The Amish Home-made Pancakes recipe may be the best-tasting Amish pancake recipe available.
Yet, I tend to try and improve perfection.
The Amish Home-made Pancakes recipe contains sugar, which I needed to get rid of. I'm on a low-carb diet and the processed sugar was creating havoc.
And good-bye to the salt. I tend toward high blood pressure, which salt can aggravate.
White flour is also much higher in carbs than warranted for the nutrition it (does not) provide. It had to go. The only grain left in the recipe, then, was the whole wheat flour and the oatmeal.
I thought to myself, "Why not replace all the grain with whole-grain oat flour?!"
Whole-grain oats has much to recommend it:
- It is high in fiber.
- It is high in antioxidants (compared to wheat flour).
- None of its carbs are from processed sugars.
- It is low-glycemic (compared to wheat flour).
- It is gluten-free.
All that in a pancake would be a really good-for-you meal.
So I set out to update the Amish Home-made Pancakes recipe, omitting the sugar and salt, and with all grains swapped out for whole-grain oat flour.
(Oat flour can be made at home with oatmeal and a blender.)
Because we have pancakes only on Sunday mornings, it took over a month of testing to perfect the recipe.
A tentative ingredient list was written out. The recipe and cooking instructions would come after a bit of trial and error.
First off, the leavening needed a bit of adjustment. The rise seemed late.
I tried replacing the cream of tarter with baking soda. That didn't work well. The rise happened before the batter hit the skillet.
I ended up adjusting proportions to a good balance of baking powder and cream of tartar.
Early on, I found out oat flour thickens slower than wheat flour. I needed to let the milk and dry mixture set for at least 5 minutes before starting the cooking. That also let the leavening work better.
Here is the recipe for the oat-flour pancakes evolved from the Amish Home-made Pancakes recipe.

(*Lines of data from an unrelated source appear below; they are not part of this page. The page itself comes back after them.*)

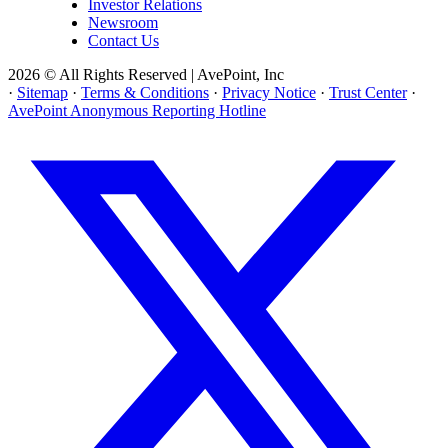
Investor Relations
Newsroom
Contact Us
2026 © All Rights Reserved | AvePoint, Inc
·
Sitemap
·
Terms & Conditions
·
Privacy Notice
·
Trust Center
·
AvePoint Anonymous Reporting Hotline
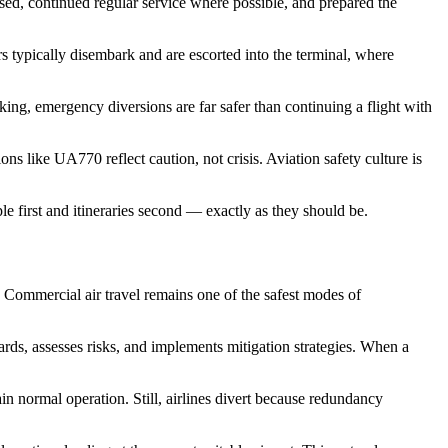
ed, continued regular service where possible, and prepared the
s typically disembark and are escorted into the terminal, where
king, emergency diversions are far safer than continuing a flight with
ns like UA770 reflect caution, not crisis. Aviation safety culture is
le first and itineraries second — exactly as they should be.
 Commercial air travel remains one of the safest modes of
rds, assesses risks, and implements mitigation strategies. When a
 normal operation. Still, airlines divert because redundancy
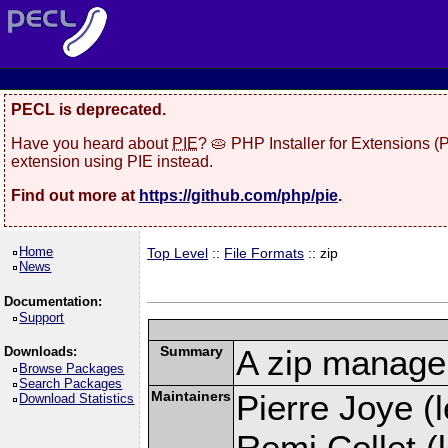
PECL is deprecated.
Have you heard about
PIE
? 🥧 PHP Installer for Extensions 
extension using PIE instead.
Find out more at
https://github.com/php/pie
.
Home
Top Level
::
File Formats
:: zip
News
Documentation:
Support
Summary
A zip manage
Downloads:
Browse Packages
Search Packages
Maintainers
Pierre Joye (l
Download Statistics
Remi Collet (l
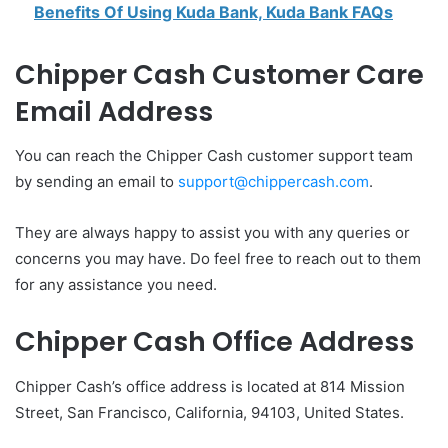
Benefits Of Using Kuda Bank, Kuda Bank FAQs
Chipper Cash Customer Care
Email Address
You can reach the Chipper Cash customer support team
by sending an email to
support@chippercash.com
.
They are always happy to assist you with any queries or
concerns you may have. Do feel free to reach out to them
for any assistance you need.
Chipper Cash Office Address
Chipper Cash’s office address is located at 814 Mission
Street, San Francisco, California, 94103, United States.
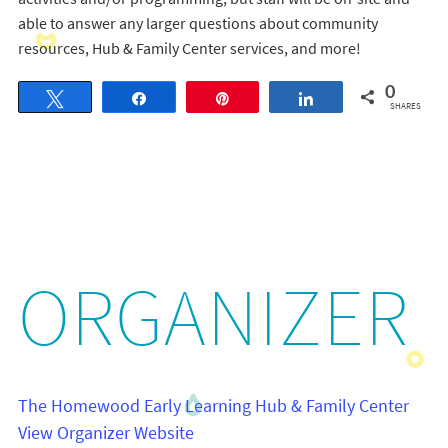
able to answer any larger questions about community
resources, Hub & Family Center services, and more!
0
Tweet
Share
Pin
Share
SHARES
ORGANIZER
The Homewood Early Learning Hub & Family Center
View Organizer Website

(Evolved in the author's kitchen.)
1 cup whole-grain oat flour (can be made with oatmeal and a blender)
2 teaspoons baking powder
1/2 teaspoon cream of tartar
1 egg white
2 tablespoons oil
3/4 - 1 cup milk
In a mixing bowl, mix the dry ingredients.

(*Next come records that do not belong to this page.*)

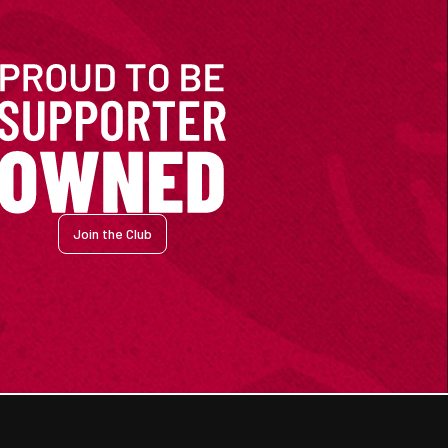
Join the Club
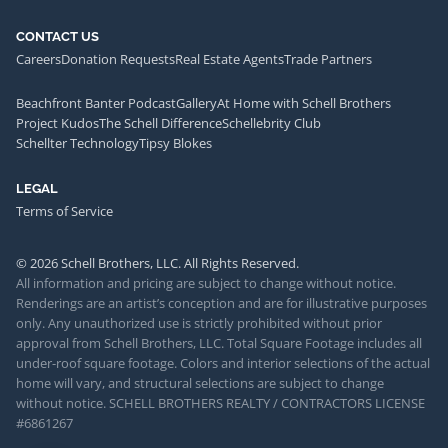
CONTACT US
Careers
Donation Requests
Real Estate Agents
Trade Partners
Beachfront Banter Podcast
Gallery
At Home with Schell Brothers
Project Kudos
The Schell Difference
Schellebrity Club
Schellter Technology
Tipsy Blokes
LEGAL
Terms of Service
© 2026 Schell Brothers, LLC. All Rights Reserved.
All information and pricing are subject to change without notice.
Renderings are an artist’s conception and are for illustrative purposes
only. Any unauthorized use is strictly prohibited without prior
approval from Schell Brothers, LLC. Total Square Footage includes all
under-roof square footage. Colors and interior selections of the actual
home will vary, and structural selections are subject to change
without notice. SCHELL BROTHERS REALTY / CONTRACTORS LICENSE
#6861267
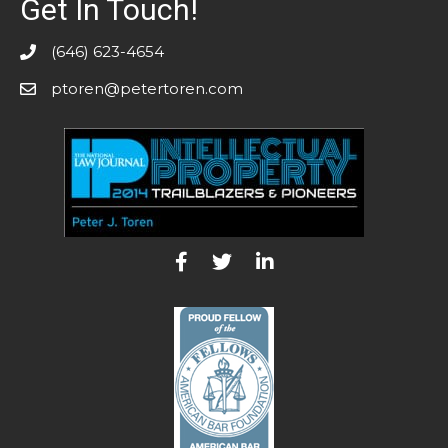
Get In Touch!
(646) 623-4654
ptoren@petertoren.com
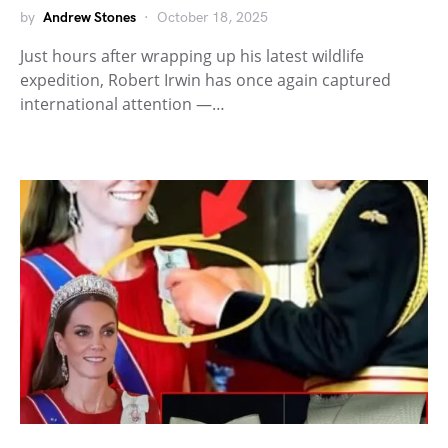
by
Andrew Stones
October 18, 2025
Just hours after wrapping up his latest wildlife
expedition, Robert Irwin has once again captured
international attention —…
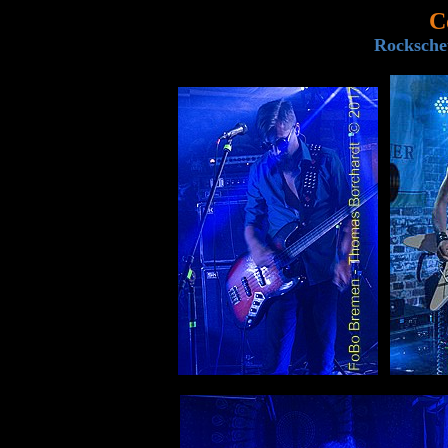
C
Rocksche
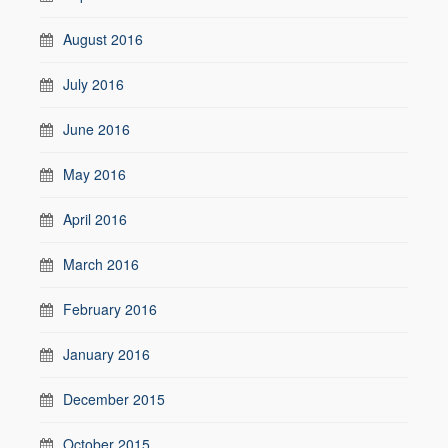
August 2016
July 2016
June 2016
May 2016
April 2016
March 2016
February 2016
January 2016
December 2015
October 2015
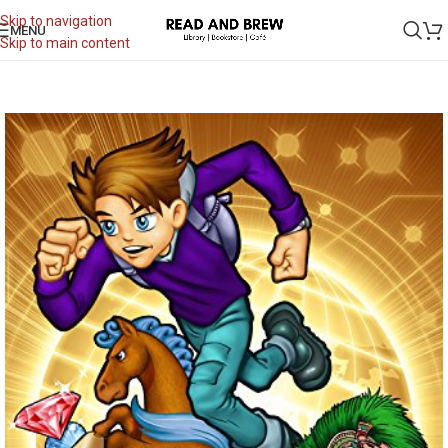
Skip to navigation
MENU
Skip to main content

Add the egg white, vegetable oil, about half the milk. Stir until much of the dry ingredients are moistened and the egg has been well distributed.
Add the the rest of the milk. (Start with 3/4 cup altogether and add more if needed.) Stir until all is wet and consistent. The thinner the dough, the thinner the pancake — and vice versa.

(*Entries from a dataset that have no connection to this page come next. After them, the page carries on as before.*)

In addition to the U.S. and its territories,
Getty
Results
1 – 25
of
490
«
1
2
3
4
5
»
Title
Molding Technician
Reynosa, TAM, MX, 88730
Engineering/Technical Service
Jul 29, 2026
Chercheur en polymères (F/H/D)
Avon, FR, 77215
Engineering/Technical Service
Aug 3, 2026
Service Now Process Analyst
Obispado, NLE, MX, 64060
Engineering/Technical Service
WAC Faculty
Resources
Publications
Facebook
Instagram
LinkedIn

Let the batter stand at least 5 minutes to give it a chance to get a little thicker. The oat flour absorbs moisture slower than may be expected. (The batter slowly keeps getting thicker. If you take a long time making pancakes, more milk may be added to thin the batter.)
When ready, lightly grease a hot frying pan or griddle, medium to medium-high heat.
Spoon or pour pancake dough onto the hot surface until it looks like the resulting pancake will be about the right size. If uncertain, start with a third cup of pancake dough for one pancake.
Let cook 3-6 minutes or until bubbles on top of the pancake pop and don't close. (Timing depends on how hot the skillet is, how thick the batter is, and how much batter is in the skillet.)
Cook the second side until browned. This should take a bit less time than the first side, maybe 4-5 minutes.
Put the pancake on a plate. Add toppings as you prefer.
Yields approximately 6 pancakes at 1/2 cup of batter for each — about 10 carbs per pancake. (Using almond milk instead of dairy milk brings it down to about 9 carbs each.)
Note: The pancake batter gets thicker as it sits. Stir in more milk if it gets too thick. More milk, of course, will raise the yield.
Enjoy the taste. It's different than wheat-flour pancakes. To me, it tastes more wholesome.
Topping can be butter, peanut butter, syrup with or without peanut butter, or topping suggestions from this pancake page.